INSTRUCTIONS TO FOLLOW: Would you return the data exactly as given, except for its pictures?

======== DATASET EXCERPTS

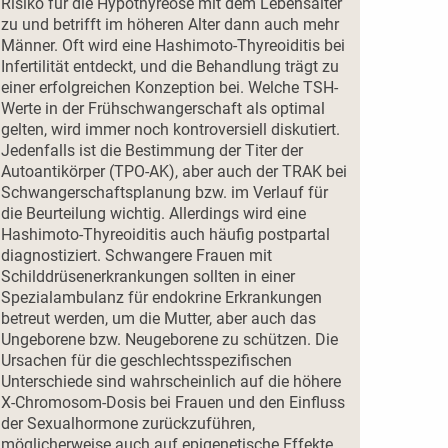
Risiko für die Hypothyreose mit dem Lebensalter
zu und betrifft im höheren Alter dann auch mehr
Männer. Oft wird eine Hashimoto-Thyreoiditis bei
Infertilität entdeckt, und die Behandlung trägt zu
einer erfolgreichen Konzeption bei. Welche TSH-
Werte in der Frühschwangerschaft als optimal
gelten, wird immer noch kontroversiell diskutiert.
Jedenfalls ist die Bestimmung der Titer der
Autoantikörper (TPO-AK), aber auch der TRAK bei
Schwangerschaftsplanung bzw. im Verlauf für
die Beurteilung wichtig. Allerdings wird eine
Hashimoto-Thyreoiditis auch häufig postpartal
diagnostiziert. Schwangere Frauen mit
Schilddrüsenerkrankungen sollten in einer
Spezialambulanz für endokrine Erkrankungen
betreut werden, um die Mutter, aber auch das
Ungeborene bzw. Neugeborene zu schützen. Die
Ursachen für die geschlechtsspezifischen
Unterschiede sind wahrscheinlich auf die höhere
X-Chromosom-Dosis bei Frauen und den Einfluss
der Sexualhormone zurückzuführen,
möglicherweise auch auf epigenetische Effekte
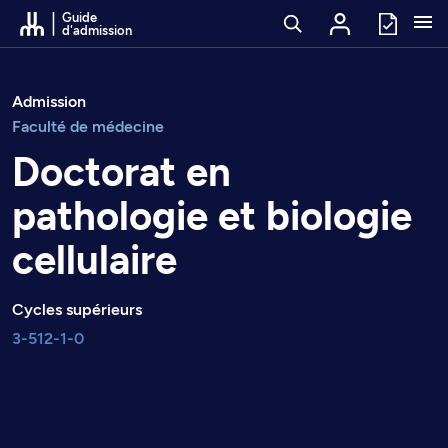
Passer au contenu
Guide
d'admission
Admission
Faculté de médecine
Doctorat en
pathologie et biologie
cellulaire
Cycles supérieurs
3-512-1-0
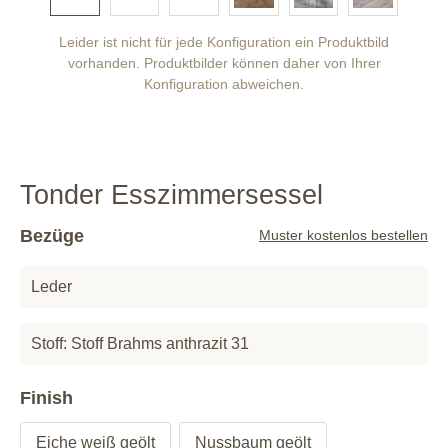
Leider ist nicht für jede Konfiguration ein Produktbild
vorhanden. Produktbilder können daher von Ihrer
Konfiguration abweichen.
Tonder Esszimmersessel
Bezüge
Muster kostenlos bestellen
Leder
Stoff: Stoff Brahms anthrazit 31
Finish
Eiche weiß geölt
Nussbaum geölt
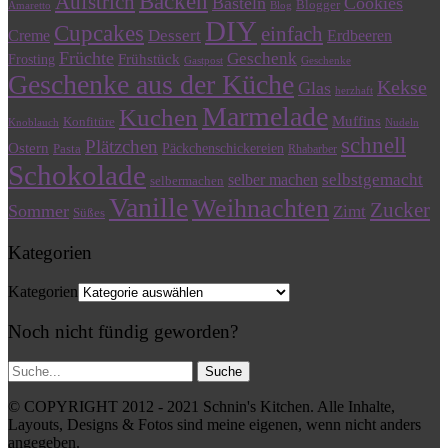
Backen
Aufstrich
Basteln
Cookies
Blogger
Amaretto
Blog
DIY
Cupcakes
einfach
Dessert
Creme
Erdbeeren
Früchte
Geschenk
Frühstück
Frosting
Gastpost
Geschenke
Geschenke aus der Küche
Kekse
Glas
herzhaft
Marmelade
Kuchen
Muffins
Konfitüre
Knoblauch
Nudeln
schnell
Plätzchen
Ostern
Päckchenschickereien
Pasta
Rhabarber
Schokolade
selbstgemacht
selber machen
selbermachen
Vanille
Weihnachten
Zucker
Sommer
Zimt
Süßes
Kategorien
Kategorien
Noch nicht fündig geworden?
© COPYRIGHT 2012 - 2021 Schnin's Kitchen. Alle Inhalte,
Layouts, Designs & Fotos sind meine eigenen, wenn nicht anders
angegeben.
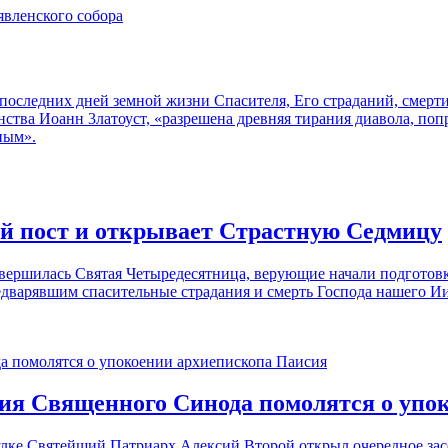
следних дней земной жизни Спасителя, Его страданий, смерти 
ства Иоанн 3латоуст, «разрешена древняя тирания диавола, поп
ным».
ий пост и открывает Страстную Седмицу
авершилась Святая Четыредесятница, верующие начали подготов
варявшим спасительные страдания и смерть Господа нашего Ии
ия Священного Синода помолятся о упо
реулке Святейший Патриарх Алексий Второй открыл очередное з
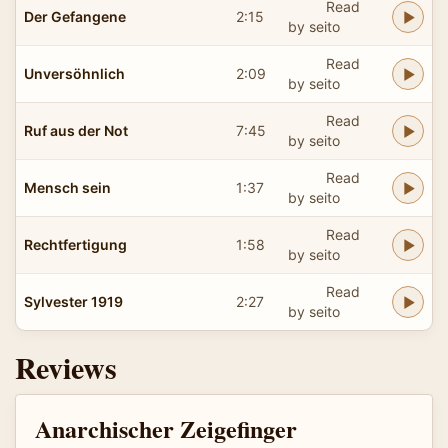
Read
Der Gefangene
2:15
by seito
Read
Unversöhnlich
2:09
by seito
Read
Ruf aus der Not
7:45
by seito
Read
Mensch sein
1:37
by seito
Read
Rechtfertigung
1:58
by seito
Read
Sylvester 1919
2:27
by seito
Reviews
Anarchischer Zeigefinger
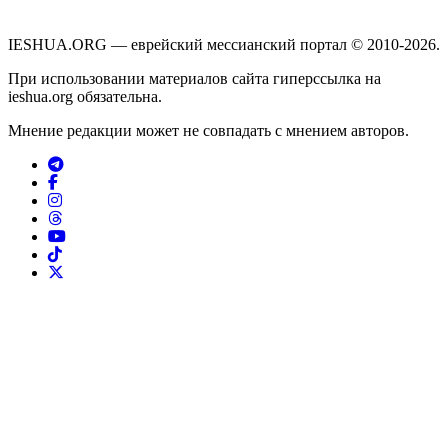
IESHUA.ORG — еврейский мессианский портал © 2010-2026.
При использовании материалов сайта гиперссылка на
ieshua.org обязательна.
Мнение редакции может не совпадать с мнением авторов.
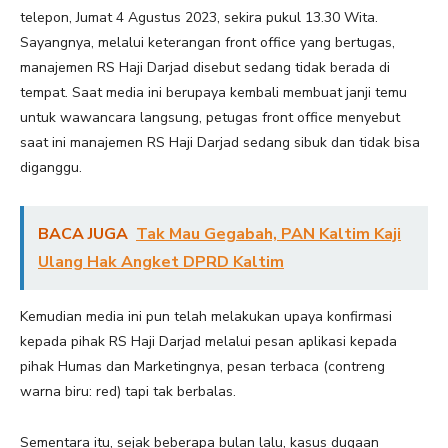
telepon, Jumat 4 Agustus 2023, sekira pukul 13.30 Wita.
Sayangnya, melalui keterangan front office yang bertugas,
manajemen RS Haji Darjad disebut sedang tidak berada di
tempat. Saat media ini berupaya kembali membuat janji temu
untuk wawancara langsung, petugas front office menyebut
saat ini manajemen RS Haji Darjad sedang sibuk dan tidak bisa
diganggu.
BACA JUGA
Tak Mau Gegabah, PAN Kaltim Kaji
Ulang Hak Angket DPRD Kaltim
Kemudian media ini pun telah melakukan upaya konfirmasi
kepada pihak RS Haji Darjad melalui pesan aplikasi kepada
pihak Humas dan Marketingnya, pesan terbaca (contreng
warna biru: red) tapi tak berbalas.
Sementara itu, sejak beberapa bulan lalu, kasus dugaan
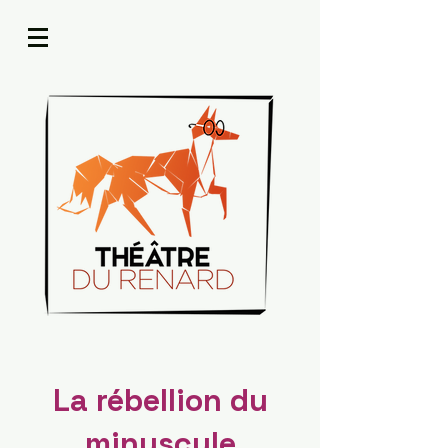
La rébellion du
minuscule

================

TASK OUTPUT:
Risiko für die Hypothyreose mit dem Lebensalter
zu und betrifft im höheren Alter dann auch mehr
Männer. Oft wird eine Hashimoto-Thyreoiditis bei
Infertilität entdeckt, und die Behandlung trägt zu
einer erfolgreichen Konzeption bei. Welche TSH-
Werte in der Frühschwangerschaft als optimal
gelten, wird immer noch kontroversiell diskutiert.
Jedenfalls ist die Bestimmung der Titer der
Autoantikörper (TPO-AK), aber auch der TRAK bei
Schwangerschaftsplanung bzw. im Verlauf für
die Beurteilung wichtig. Allerdings wird eine
Hashimoto-Thyreoiditis auch häufig postpartal
diagnostiziert. Schwangere Frauen mit
Schilddrüsenerkrankungen sollten in einer
Spezialambulanz für endokrine Erkrankungen
betreut werden, um die Mutter, aber auch das
Ungeborene bzw. Neugeborene zu schützen. Die
Ursachen für die geschlechtsspezifischen
Unterschiede sind wahrscheinlich auf die höhere
X-Chromosom-Dosis bei Frauen und den Einfluss
der Sexualhormone zurückzuführen,
möglicherweise auch auf epigenetische Effekte
Passer au contenu
Guide
d'admission
Admission
Faculté de médecine
Doctorat en
pathologie et biologie
cellulaire
Cycles supérieurs
3-512-1-0
Leider ist nicht für jede Konfiguration ein Produktbild
vorhanden. Produktbilder können daher von Ihrer
Konfiguration abweichen.
Tonder Esszimmersessel
Bezüge
Muster kostenlos bestellen
Leder
Stoff: Stoff Brahms anthrazit 31
Finish
Eiche weiß geölt
Nussbaum geölt
Backen
Aufstrich
Basteln
Cookies
Blogger
Amaretto
Blog
DIY
Cupcakes
einfach
Dessert
Creme
Erdbeeren
Früchte
Geschenk
Frühstück
Frosting
Gastpost
Geschenke
Geschenke aus der Küche
Kekse
Glas
herzhaft
Marmelade
Kuchen
Muffins
Konfitüre
Knoblauch
Nudeln
schnell
Plätzchen
Ostern
Päckchenschickereien
Pasta
Rhabarber
Schokolade
selbstgemacht
selber machen
selbermachen
Vanille
Weihnachten
Zucker
Sommer
Zimt
Süßes
Kategorien
Kategorien
Noch nicht fündig geworden?
© COPYRIGHT 2012 - 2021 Schnin's Kitchen. Alle Inhalte,
Layouts, Designs & Fotos sind meine eigenen, wenn nicht anders
angegeben.
следних дней земной жизни Спасителя, Его страданий, смерти 
ства Иоанн 3латоуст, «разрешена древняя тирания диавола, поп
ным».
ий пост и открывает Страстную Седмицу
авершилась Святая Четыредесятница, верующие начали подготов
варявшим спасительные страдания и смерть Господа нашего Ии
ия Священного Синода помолятся о упо
реулке Святейший Патриарх Алексий Второй открыл очередное з
Read
Der Gefangene
2:15
by seito
Read
Unversöhnlich
2:09
by seito
Read
Ruf aus der Not
7:45
by seito
Read
Mensch sein
1:37
by seito
Read
Rechtfertigung
1:58
by seito
Read
Sylvester 1919
2:27
by seito
Reviews
Anarchischer Zeigefinger
IESHUA.ORG — еврейский мессианский портал © 2010-2026.
При использовании материалов сайта гиперссылка на
ieshua.org обязательна.
Мнение редакции может не совпадать с мнением авторов.
telepon, Jumat 4 Agustus 2023, sekira pukul 13.30 Wita.
Sayangnya, melalui keterangan front office yang bertugas,
manajemen RS Haji Darjad disebut sedang tidak berada di
tempat. Saat media ini berupaya kembali membuat janji temu
untuk wawancara langsung, petugas front office menyebut
saat ini manajemen RS Haji Darjad sedang sibuk dan tidak bisa
diganggu.
BACA JUGA
Tak Mau Gegabah, PAN Kaltim Kaji
Ulang Hak Angket DPRD Kaltim
Kemudian media ini pun telah melakukan upaya konfirmasi
kepada pihak RS Haji Darjad melalui pesan aplikasi kepada
pihak Humas dan Marketingnya, pesan terbaca (contreng
warna biru: red) tapi tak berbalas.
Sementara itu, sejak beberapa bulan lalu, kasus dugaan
La rébellion du
minuscule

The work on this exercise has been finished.